## Brief
Every entry is to be reproduced word for word, but the images are not.

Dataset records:
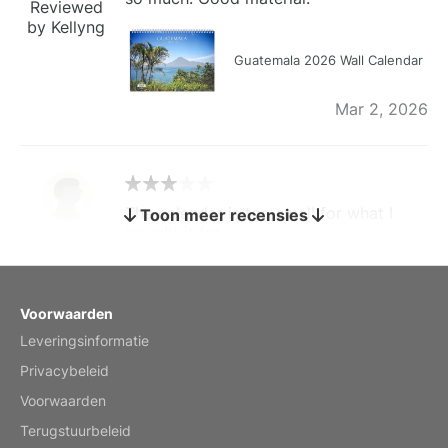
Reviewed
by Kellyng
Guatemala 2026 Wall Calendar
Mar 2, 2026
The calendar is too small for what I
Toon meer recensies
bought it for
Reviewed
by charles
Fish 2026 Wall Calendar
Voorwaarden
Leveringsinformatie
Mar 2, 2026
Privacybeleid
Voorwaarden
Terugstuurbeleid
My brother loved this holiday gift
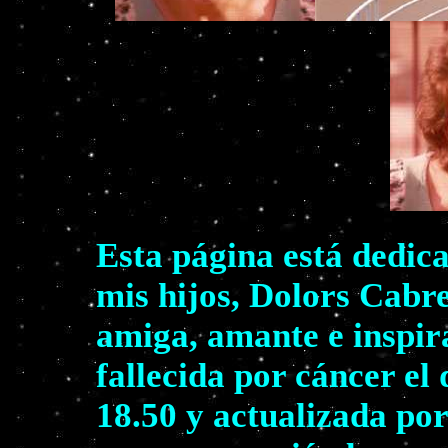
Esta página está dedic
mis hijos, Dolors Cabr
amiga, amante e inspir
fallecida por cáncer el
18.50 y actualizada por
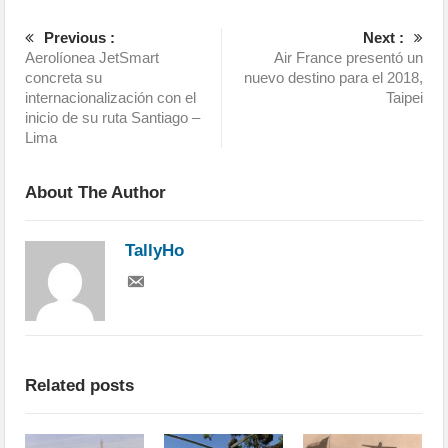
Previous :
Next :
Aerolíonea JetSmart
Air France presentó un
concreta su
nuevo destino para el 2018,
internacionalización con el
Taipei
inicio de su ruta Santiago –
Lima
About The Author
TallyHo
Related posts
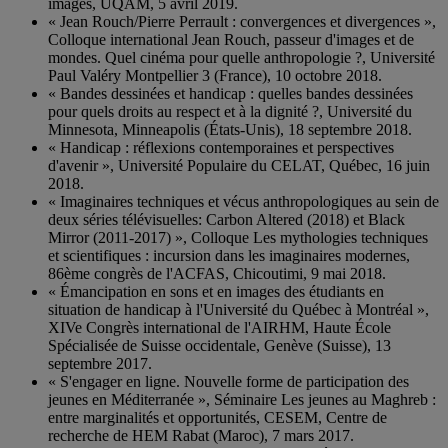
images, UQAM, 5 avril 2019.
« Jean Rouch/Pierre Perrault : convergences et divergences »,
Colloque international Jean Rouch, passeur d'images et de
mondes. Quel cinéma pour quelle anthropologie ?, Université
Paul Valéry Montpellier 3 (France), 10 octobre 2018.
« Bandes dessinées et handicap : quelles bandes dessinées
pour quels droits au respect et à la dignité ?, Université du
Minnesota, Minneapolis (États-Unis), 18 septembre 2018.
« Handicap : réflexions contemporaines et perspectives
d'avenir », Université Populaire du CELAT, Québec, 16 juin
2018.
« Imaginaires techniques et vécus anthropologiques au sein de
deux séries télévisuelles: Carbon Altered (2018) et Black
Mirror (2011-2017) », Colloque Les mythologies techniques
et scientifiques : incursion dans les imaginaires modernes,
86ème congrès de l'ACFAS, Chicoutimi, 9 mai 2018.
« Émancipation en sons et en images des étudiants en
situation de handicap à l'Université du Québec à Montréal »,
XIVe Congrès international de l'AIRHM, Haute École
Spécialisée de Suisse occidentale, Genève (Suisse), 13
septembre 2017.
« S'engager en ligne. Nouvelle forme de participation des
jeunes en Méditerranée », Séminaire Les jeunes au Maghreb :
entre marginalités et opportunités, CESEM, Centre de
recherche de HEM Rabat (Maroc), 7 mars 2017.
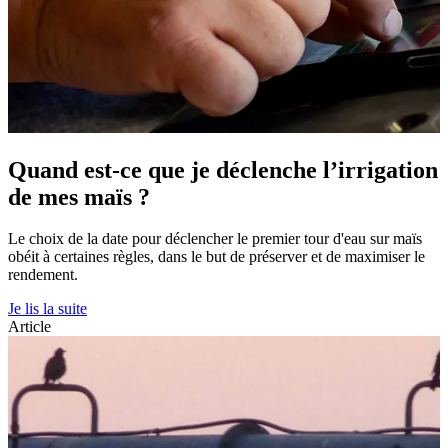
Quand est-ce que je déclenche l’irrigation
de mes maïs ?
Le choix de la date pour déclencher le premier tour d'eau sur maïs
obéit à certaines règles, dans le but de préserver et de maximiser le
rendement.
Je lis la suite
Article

## Answer to the problem
Reviewed
by Kellyng
Guatemala 2026 Wall Calendar
Mar 2, 2026
The calendar is too small for what I
Toon meer recensies
bought it for
Reviewed
by charles
Fish 2026 Wall Calendar
Voorwaarden
Leveringsinformatie
Mar 2, 2026
Privacybeleid
Voorwaarden
Terugstuurbeleid
My brother loved this holiday gift
Esta página está dedic
mis hijos, Dolors Cabr
amiga, amante e inspir
fallecida por cáncer el
18.50 y actualizada por
Previous :
Next :
Aerolíonea JetSmart
Air France presentó un
concreta su
nuevo destino para el 2018,
internacionalización con el
Taipei
inicio de su ruta Santiago –
Lima
About The Author
TallyHo
Related posts
images, UQAM, 5 avril 2019.
« Jean Rouch/Pierre Perrault : convergences et divergences »,
Colloque international Jean Rouch, passeur d'images et de
mondes. Quel cinéma pour quelle anthropologie ?, Université
Paul Valéry Montpellier 3 (France), 10 octobre 2018.
« Bandes dessinées et handicap : quelles bandes dessinées
pour quels droits au respect et à la dignité ?, Université du
Minnesota, Minneapolis (États-Unis), 18 septembre 2018.
« Handicap : réflexions contemporaines et perspectives
d'avenir », Université Populaire du CELAT, Québec, 16 juin
2018.
« Imaginaires techniques et vécus anthropologiques au sein de
deux séries télévisuelles: Carbon Altered (2018) et Black
Mirror (2011-2017) », Colloque Les mythologies techniques
et scientifiques : incursion dans les imaginaires modernes,
86ème congrès de l'ACFAS, Chicoutimi, 9 mai 2018.
« Émancipation en sons et en images des étudiants en
situation de handicap à l'Université du Québec à Montréal »,
XIVe Congrès international de l'AIRHM, Haute École
Spécialisée de Suisse occidentale, Genève (Suisse), 13
septembre 2017.
« S'engager en ligne. Nouvelle forme de participation des
jeunes en Méditerranée », Séminaire Les jeunes au Maghreb :
entre marginalités et opportunités, CESEM, Centre de
recherche de HEM Rabat (Maroc), 7 mars 2017.
Quand est-ce que je déclenche l’irrigation
de mes maïs ?
Le choix de la date pour déclencher le premier tour d'eau sur maïs
obéit à certaines règles, dans le but de préserver et de maximiser le
rendement.
Je lis la suite
Article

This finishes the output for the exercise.